Due to a host of
reasons including politics, budget, time or project owners' lack of
experience, creating an abstract Use Case Survey (or other expression of abstract requirements) as a first step may not be
possible
Every requirements
analyst has been in a situation where before or during a meeting a
stakeholder gives you, in the example of software, a detailed user
journey and even screen mock-ups of how they want the software to
work. They think they've done the work for you. An abstracted view of
the requirements and use case development is not required. I say this
is fine and useful in situations where the following conditions are
met.
- The stakeholder owns the use case or is the authorised proxy of the owner.
- The use case is relatively atomic.
- The work provided is obviously correct or mostly correct. (If it's only mostly correct, you need to weight the cost/benefit of the battle to improve it.)
- The inputs and outputs are controlled by the owner or the owner has the authority to speak for those who supply the inputs and rely on the outputs.
- At the time you cannot identify any duplicated effort in producing the requirements.
- Delivering the product is cost-effective.
I'd encourage you to
make these points a checklist and mark against it when the situation
arises.
Mostly these conditions
are not met. You are presented with the “customer is always right”

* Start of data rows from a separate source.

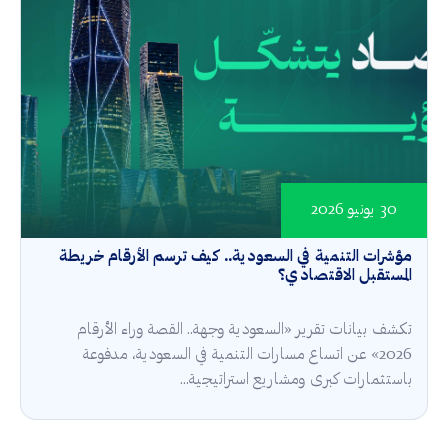
30 يونيو 2026
مؤشرات التنمية في السعودية.. كيف ترسم الأرقام خريطة
المستقبل الاقتصادي؟
تكشف بيانات تقرير «السعودية وجهة.. القصة وراء الأرقام
2026» عن اتساع مسارات التنمية في السعودية، مدفوعة
باستثمارات كبرى ومشاريع استراتيجية...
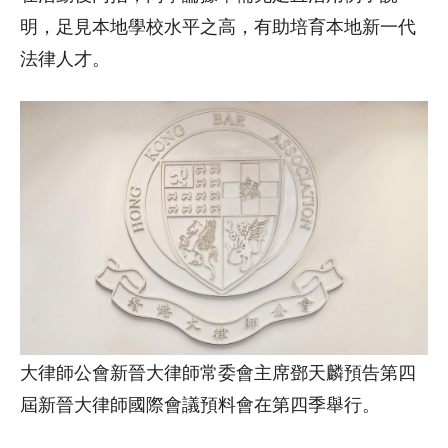
明，足見本地學校水平之高，有助培育本地新一代
法律人才。
大律師公會新晉大律師常委會主席鄧天麟預告第四
屆新晉大律師國際會議預料會在第四季舉行。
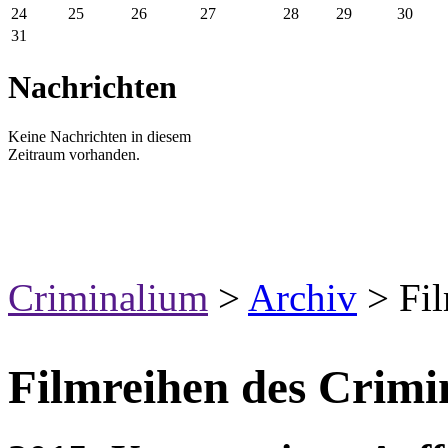
24
25
26
27
28
29
30
31
Nachrichten
Keine Nachrichten in diesem
Zeitraum vorhanden.
Criminalium
>
Archiv
>
Fi
Filmreihen des Crimi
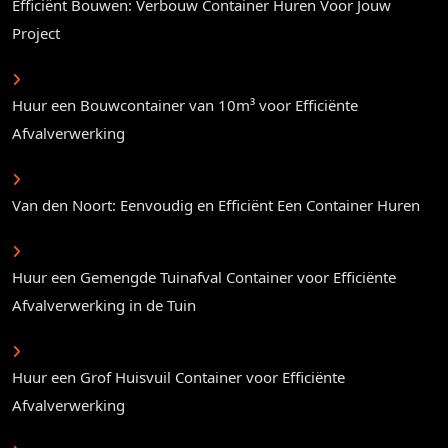
Efficiënt Bouwen: Verbouw Container Huren Voor Jouw
Project
Huur een Bouwcontainer van 10m³ voor Efficiënte
Afvalverwerking
Van den Noort: Eenvoudig en Efficiënt Een Container Huren
Huur een Gemengde Tuinafval Container voor Efficiënte
Afvalverwerking in de Tuin
Huur een Grof Huisvuil Container voor Efficiënte
Afvalverwerking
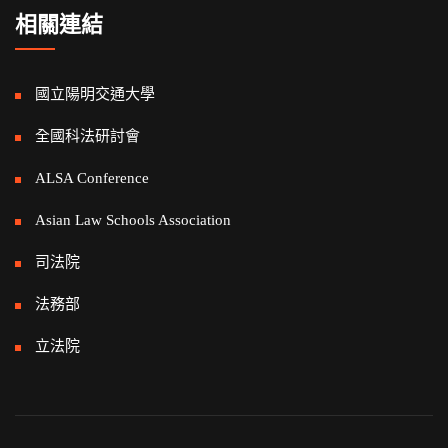
相關連結
國立陽明交通大學
全國科法研討會
ALSA Conference
Asian Law Schools Association
司法院
法務部
立法院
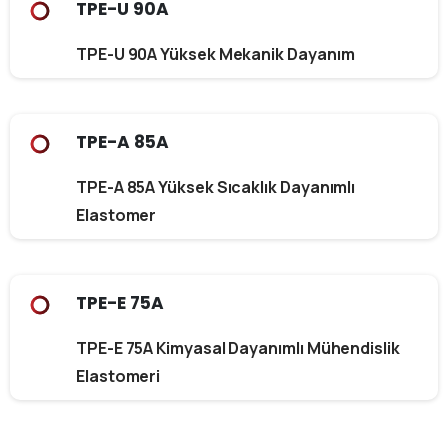
TPE-U 90A
TPE-U 90A Yüksek Mekanik Dayanım
TPE-A 85A
TPE-A 85A Yüksek Sıcaklık Dayanımlı
Elastomer
TPE-E 75A
TPE-E 75A Kimyasal Dayanımlı Mühendislik
Elastomeri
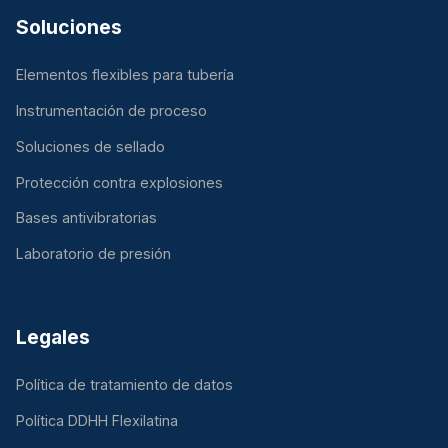
Soluciones
Elementos flexibles para tubería
Instrumentación de proceso
Soluciones de sellado
Protección contra explosiones
Bases antivibratorias
Laboratorio de presión
Legales
Política de tratamiento de datos
Política DDHH Flexilatina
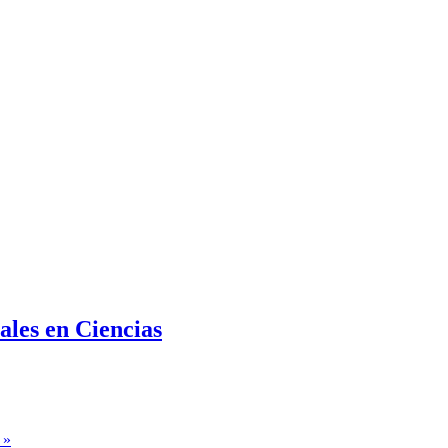
les en Ciencias
 »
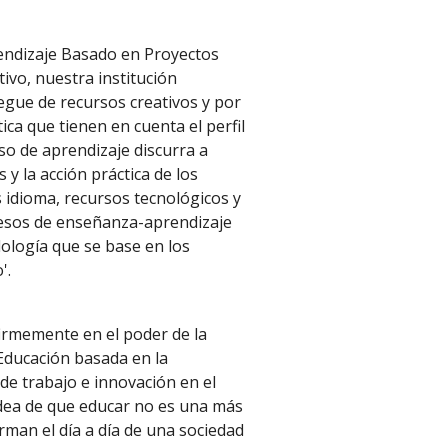
endizaje Basado en Proyectos
tivo, nuestra institución
egue de recursos creativos y por
ica que tienen en cuenta el perfil
so de aprendizaje discurra a
s y la acción práctica de los
idioma, recursos tecnológicos y
cesos de enseñanza-aprendizaje
ología que se base en los
'.
firmemente en el poder de la
Educación basada en la
 de trabajo e innovación en el
idea de que educar no es una más
man el día a día de una sociedad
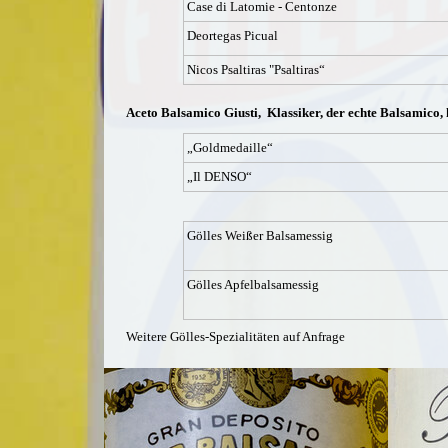
Case di Latomie - Centonze
Deortegas Picual
Nicos Psaltiras "Psaltiras“
Aceto Balsamico Giusti,
Klassiker, der echte Balsamico,
„Goldmedaille“
„Il DENSO“
Gölles Weißer Balsamessig
Gölles Apfelbalsamessig
Weitere Gölles-Spezialitäten auf Anfrage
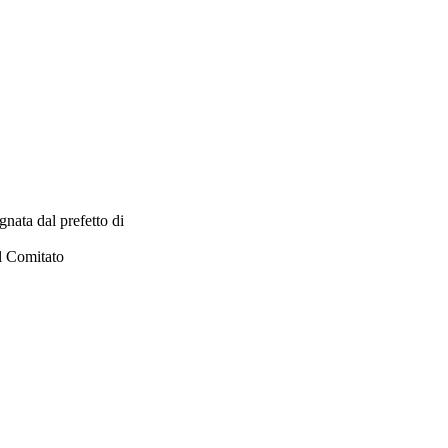
nata dal prefetto di
el Comitato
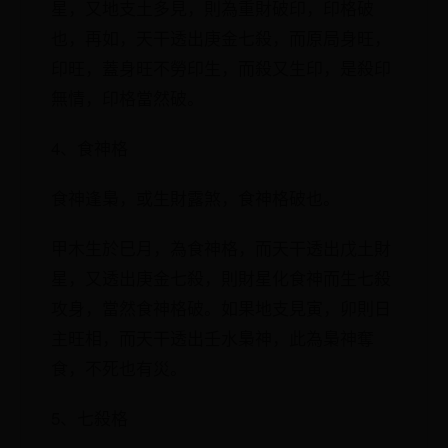
星，又地支土多見，則為重財破印，印格破
也，再如，天干透出庚金七殺，而原局身旺，
印旺，蓋身旺不勞印生，而殺又生印，是殺印
無情，印格當然破。
4、食神格
食神逢梟，或生財露煞，食神格破也。
甲木生於巳月，為食神格，而天干透出戊土財
星，又透出庚金七殺，則財星化食神而生七殺
攻身，當然食神格破。如果地支見寅，卯則日
主旺相，而天干透出壬水梟神，此為梟神奪
食，不死也有災。
5、七殺格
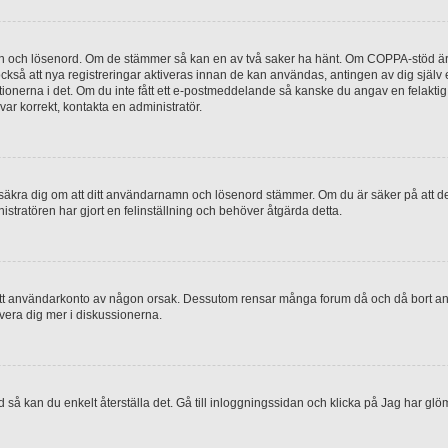
mn och lösenord. Om de stämmer så kan en av två saker ha hänt. Om COPPA-stöd är 
 också att nya registreringar aktiveras innan de kan användas, antingen av dig själv
uktionerna i det. Om du inte fått ett e-postmeddelande så kanske du angav en felakti
ar korrekt, kontakta en administratör.
, försäkra dig om att ditt användarnamn och lösenord stämmer. Om du är säker på att d
nistratören har gjort en felinställning och behöver åtgärda detta.
at ditt användarkonto av någon orsak. Dessutom rensar många forum då och då bort a
lvera dig mer i diskussionerna.
 så kan du enkelt återställa det. Gå till inloggningssidan och klicka på Jag har glö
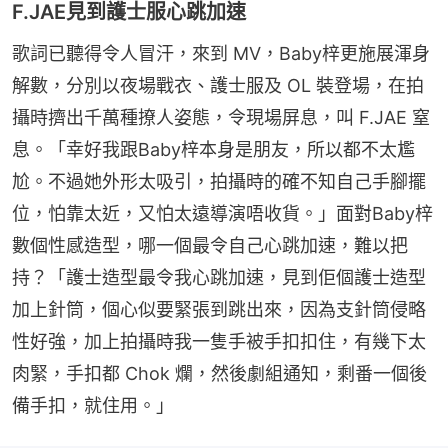
F.JAE見到護士服心跳加速
歌詞已聽得令人冒汗，來到 MV，Baby梓更施展渾身
解數，分別以夜場戰衣、護士服及 OL 裝登場，在拍
攝時擠出千萬種撩人姿態，令現場屏息，叫 F.JAE 窒
息。「幸好我跟Baby梓本身是朋友，所以都不太尷
尬。不過她外形太吸引，拍攝時的確不知自己手腳擺
位，怕靠太近，又怕太遠導演唔收貨。」面對Baby梓
數個性感造型，哪一個最令自己心跳加速，難以把
持？「護士造型最令我心跳加速，見到佢個護士造型
加上針筒，個心似要緊張到跳出來，因為支針筒侵略
性好強，加上拍攝時我一隻手被手扣扣住，有幾下太
肉緊，手扣都 Chok 爛，然後劇組通知，剩番一個後
備手扣，就住用。」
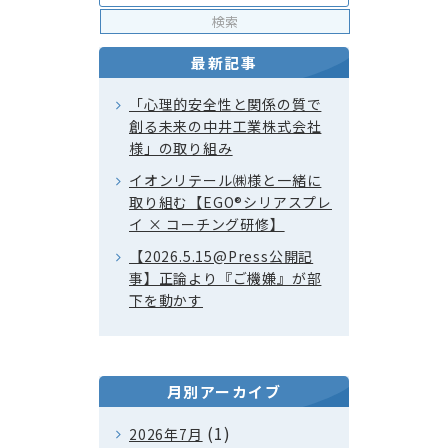
最新記事
「心理的安全性と関係の質で
創る未来の中井工業株式会社
様」の取り組み
イオンリテール㈱様と一緒に
取り組む【EGO®シリアスプレ
イ × コーチング研修】
【2026.5.15@Press公開記
事】正論より『ご機嫌』が部
下を動かす
月別アーカイブ
(1)
2026年7月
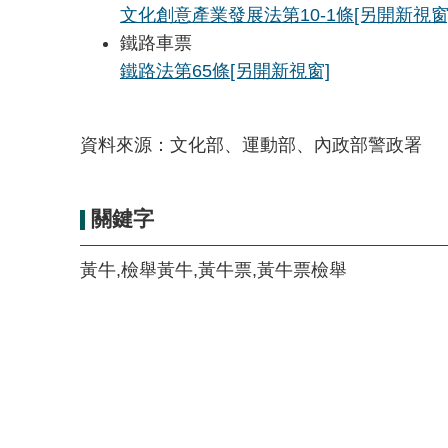
文化創意產業發展法第10-1條
[另開新視窗
鐵路車票
鐵路法第65條
[另開新視窗]
資料來源：文化部、運動部、內政部警政署
關鍵字
黃牛,檢舉黃牛,黃牛票,黃牛票檢舉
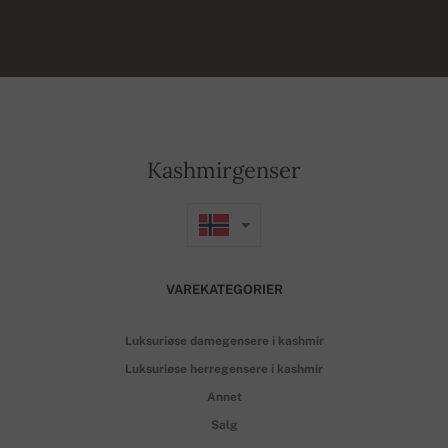
Kashmirgenser
VAREKATEGORIER
Luksuriøse damegensere i kashmir
Luksuriøse herregensere i kashmir
Annet
Salg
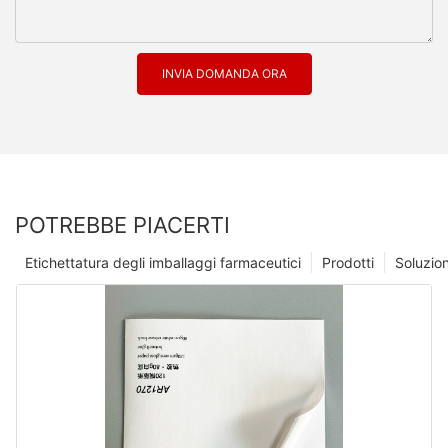
INVIA DOMANDA ORA
POTREBBE PIACERTI
Etichettatura degli imballaggi farmaceutici
Prodotti
Soluzio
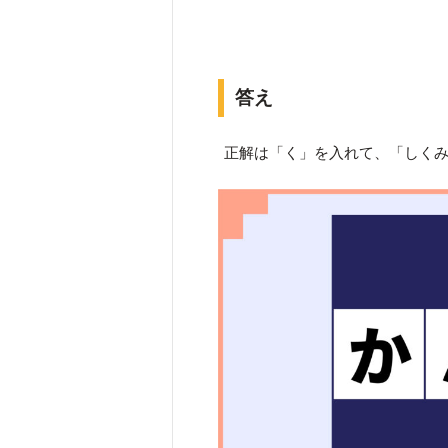
答え
正解は「く」を入れて、「しく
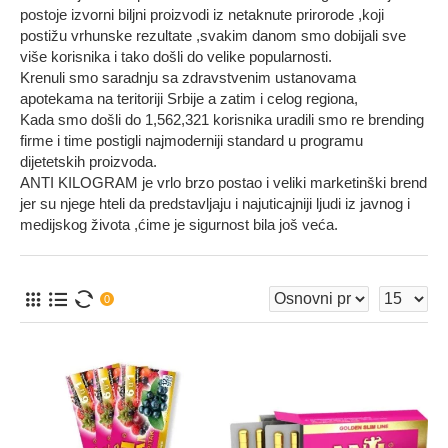
postoje izvorni biljni proizvodi iz netaknute prirorode ,koji
postižu vrhunske rezultate ,svakim danom smo dobijali sve
više korisnika i tako došli do velike popularnosti.
Krenuli smo saradnju sa zdravstvenim ustanovama
apotekama na teritoriji Srbije a zatim i celog regiona,
Kada smo došli do 1,562,321 korisnika uradili smo re brending
firme i time postigli najmoderniji standard u programu
dijetetskih proizvoda.
ANTI KILOGRAM je vrlo brzo postao i veliki marketinški brend
jer su njege hteli da predstavljaju i najuticajniji ljudi iz javnog i
medijskog života ,ćime je sigurnost bila još veća.
0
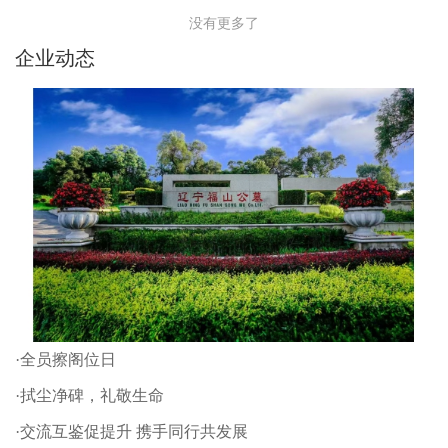
没有更多了
企业动态
·全员擦阁位日
·拭尘净碑，礼敬生命
·交流互鉴促提升 携手同行共发展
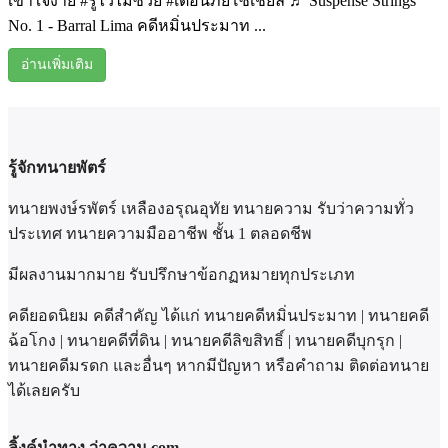
เข้าใจง่าย #รู้ไว้ไม่ซวย #เตือนภัยโซเชียล ♬ Suspense Strings
No. 1 - Barral Lima คดีหมิ่นประมาท ...
อ่านเพิ่มเติม
รู้จักทนายพัตร์
ทนายพงษ์รพัตร์ เหลืองอรุณอุทัย ทนายความ รับว่าความทั่ว
ประเทศ ทนายความมืออาชีพ ชั้น 1 ตลอดชีพ
มีผลงานมากมาย รับปรึกษาข้อกฏหมายทุกประเภท
คดียอดนิยม คดีสำคัญ ได้แก่ ทนายคดีหมิ่นประมาท | ทนายคดี
ฉ้อโกง | ทนายคดีที่ดิน | ทนายคดีลิขสิทธิ์ | ทนายคดีบุกรุก |
ทนายคดีมรดก และอื่นๆ หากมีปัญหา หรือคำถาม ติดต่อทนาย
ได้เลยครับ
ลิ้งค์นำทาง ว่าความ.com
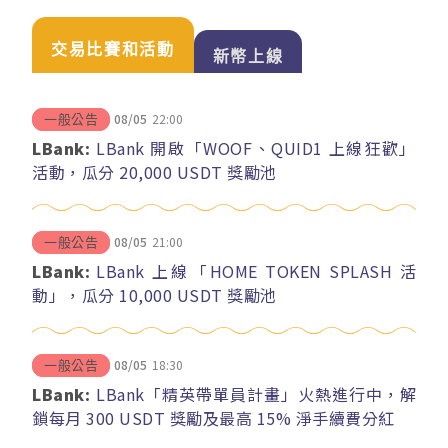
交易比賽和活動
新幣上線
08/05
22:00
一般公告
LBank:
LBank 開啟「WOOF、QUID1 上線狂歡」
活動，瓜分 20,000 USDT 獎勵池
08/05
21:00
一般公告
LBank:
LBank 上線「HOME TOKEN SPLASH 活
動」，瓜分 10,000 USDT 獎勵池
08/05
18:30
一般公告
LBank:
LBank「精英帶單員計畫」火熱進行中，解
鎖每月 300 USDT 獎勵及最高 15% 淨手續費分紅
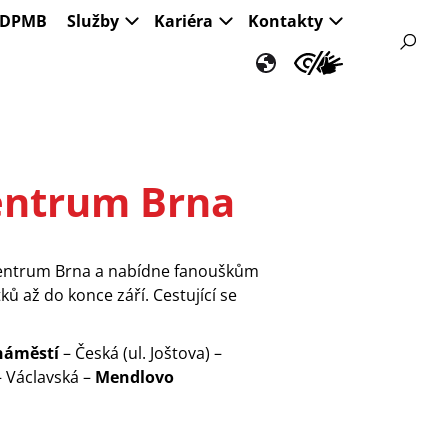
s DPMB
Služby
Kariéra
Kontakty
centrum Brna
í centrum Brna a nabídne fanouškům
 až do konce září. Cestující se
náměstí
– Česká (ul. Joštova) –
– Václavská –
Mendlovo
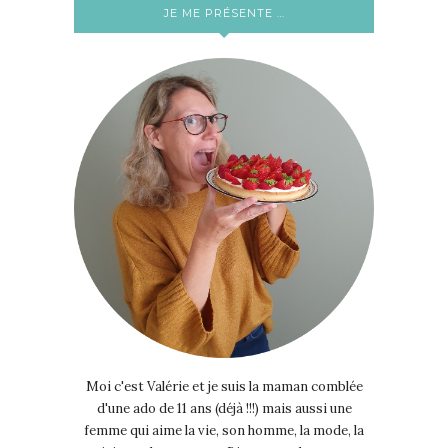
JE ME PRÉSENTE …
Moi c'est Valérie et je suis la maman comblée
d'une ado de 11 ans (déjà !!!) mais aussi une
femme qui aime la vie, son homme, la mode, la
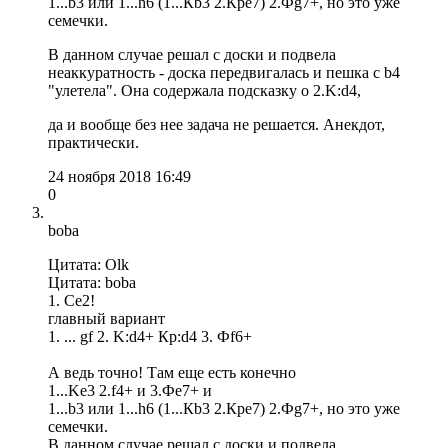
1...b3 или 1...h6 (1...Кb3 2.Крe7) 2.Фg7+, но это уже
семечки.
В данном случае решал с доски и подвела
неаккуратность - доска передвигалась и пешка с b4
"улетела". Она содержала подсказку о 2.K:d4,
да и вообще без нее задача не решается. Анекдот,
практически.
24 ноября 2018 16:49
0
boba
Цитата: Olk
Цитата: boba
1. Ce2!
главный вариант
1. ... gf 2. K:d4+ Кр:d4 3. Фf6+
А ведь точно! Там еще есть конечно
1...Ke3 2.f4+ и 3.Фe7+ и
1...b3 или 1...h6 (1...Кb3 2.Крe7) 2.Фg7+, но это уже
семечки.
В данном случае решал с доски и подвела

problem. Many experts say you need to follow the dictum to the
letter. I've heard an academic say (to paraphrase), “Deliver the
request, regardless of the consequences”. This doesn't work in the
real world.
The needs of the
project stakeholders are your primary concern. However, remember you
are a professional. This stakeholder wouldn't give detailed
instructions to a lawyer on submitting a statement of claim or
instruct their accountant on the method of depreciation to use.
Business analysts may
not have a state sanctioned professional organisation like the Bar or
Institute of Chartered Accountants; however, you still have similar
ethical obligations to your project stakeholders. If you receive a
request which is unrealistic, inefficient, impossible or just plain
stupid, you have a professional obligation to inform the stakeholders
of this fact and recommend an alternative course of action (in
writing if at all possible). Otherwise you are not a business
analyst, you are a clerk.
In my opinion you are
also under an ethical obligation to explain why the first step of
system creation needs to be producing abstract requirements, use
cases or any other method you prefer. Doing this in writing is
important, if only to cover your own arse.
There will always be
people who will ignore your advice, cut you off during an
explanation, treat you like a clerk and demand the project be
performed in a wrongheaded manner. If these are your clear
instructions after performing your ethical duties to your best
effort, then go ahead and do what's requested. When it all goes
pear-shaped, don't be afraid to say “I told you so”.